[Collected data]
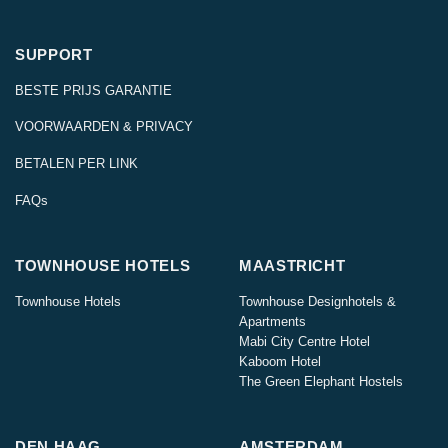
SUPPORT
BESTE PRIJS GARANTIE
VOORWAARDEN & PRIVACY
BETALEN PER LINK
FAQs
TOWNHOUSE HOTELS
MAASTRICHT
Townhouse Hotels
Townhouse Designhotels &
Apartments
Mabi City Centre Hotel
Kaboom Hotel
The Green Elephant Hostels
DEN HAAG
AMSTERDAM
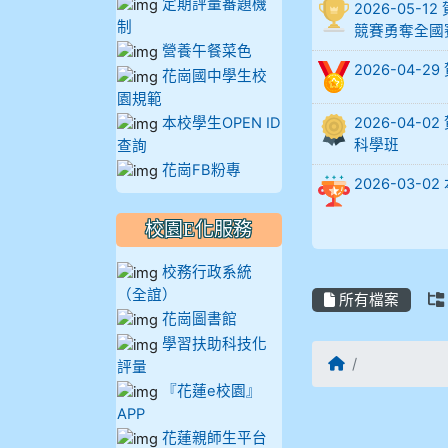
定期評量審題機
2026-05
制
905蔣昇和
競賽勇奪全國
營養午餐菜色
2026-04-
花崗國中學生校
905周沛蓉
園規範
本校學生OPEN ID
2026-04
905鄭瑀安
科學班
查詢
花崗FB粉專
906江彥臻
2026-03
907張晏寧
校園E化服務
校務行政系統
908彭主豪
（全誼）
所有檔案
花崗圖書館
909林柏翰
學習扶助科技化
回首頁
評量
909林玉楓
『花蓮e校園』
APP
909林朝智
Files List
花蓮親師生平台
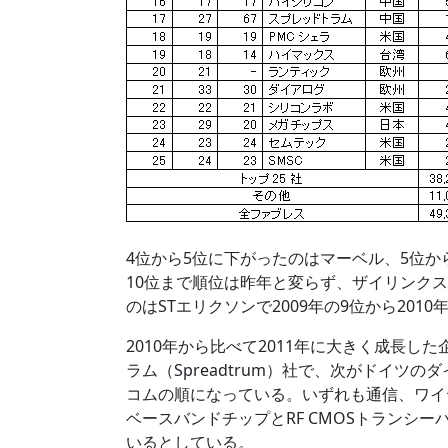
4位から5位に下がったのはマーベル、5位か
10位まで順位は昨年と変らず、ザイリンクス
のはSTエリクソンで2009年の9位から2010
2010年から比べて2011年に大きく成長し
ラム（Spreadtrum）社で、次がドイツのダイア
コムの順になっている。いずれも通信、ワイ
ベースバンドチップとRF CMOSトランシ
いるとしている。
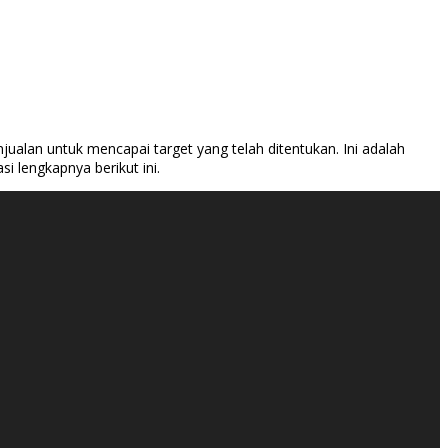
ualan untuk mencapai target yang telah ditentukan. Ini adalah
 lengkapnya berikut ini.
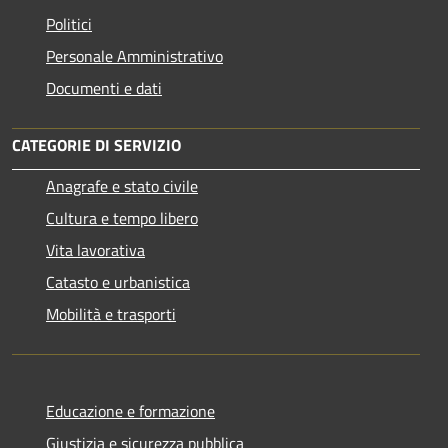
Politici
Personale Amministrativo
Documenti e dati
CATEGORIE DI SERVIZIO
Anagrafe e stato civile
Cultura e tempo libero
Vita lavorativa
Catasto e urbanistica
Mobilità e trasporti
Educazione e formazione
Giustizia e sicurezza pubblica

__EXERCISE DIRECTIONS__. The entries above are to be repeated exactly, except for any pictures.

__FINAL ANSWER__.
SUPPORT
BESTE PRIJS GARANTIE
VOORWAARDEN & PRIVACY
BETALEN PER LINK
FAQs
TOWNHOUSE HOTELS
MAASTRICHT
Townhouse Hotels
Townhouse Designhotels &
Apartments
Mabi City Centre Hotel
Kaboom Hotel
The Green Elephant Hostels
DEN HAAG
AMSTERDAM
定期評量審題機
2026-05
制
905蔣昇和
競賽勇奪全國
營養午餐菜色
2026-04-
花崗國中學生校
905周沛蓉
園規範
本校學生OPEN ID
2026-04
905鄭瑀安
科學班
查詢
花崗FB粉專
906江彥臻
2026-03
907張晏寧
校園E化服務
校務行政系統
908彭主豪
（全誼）
所有檔案
花崗圖書館
909林柏翰
學習扶助科技化
回首頁
評量
909林玉楓
『花蓮e校園』
APP
909林朝智
Files List
花蓮親師生平台
4位から5位に下がったのはマーベル、5位か
10位まで順位は昨年と変らず、ザイリンクス
のはSTエリクソンで2009年の9位から2010
2010年から比べて2011年に大きく成長し
ラム（Spreadtrum）社で、次がドイツのダイア
コムの順になっている。いずれも通信、ワイ
ベースバンドチップとRF CMOSトランシ
いるとしている。
ualan untuk mencapai target yang telah ditentukan. Ini adalah
 lengkapnya berikut ini.
Politici
Personale Amministrativo
Documenti e dati
CATEGORIE DI SERVIZIO
Anagrafe e stato civile
Cultura e tempo libero
Vita lavorativa
Catasto e urbanistica
Mobilità e trasporti
Educazione e formazione
Giustizia e sicurezza pubblica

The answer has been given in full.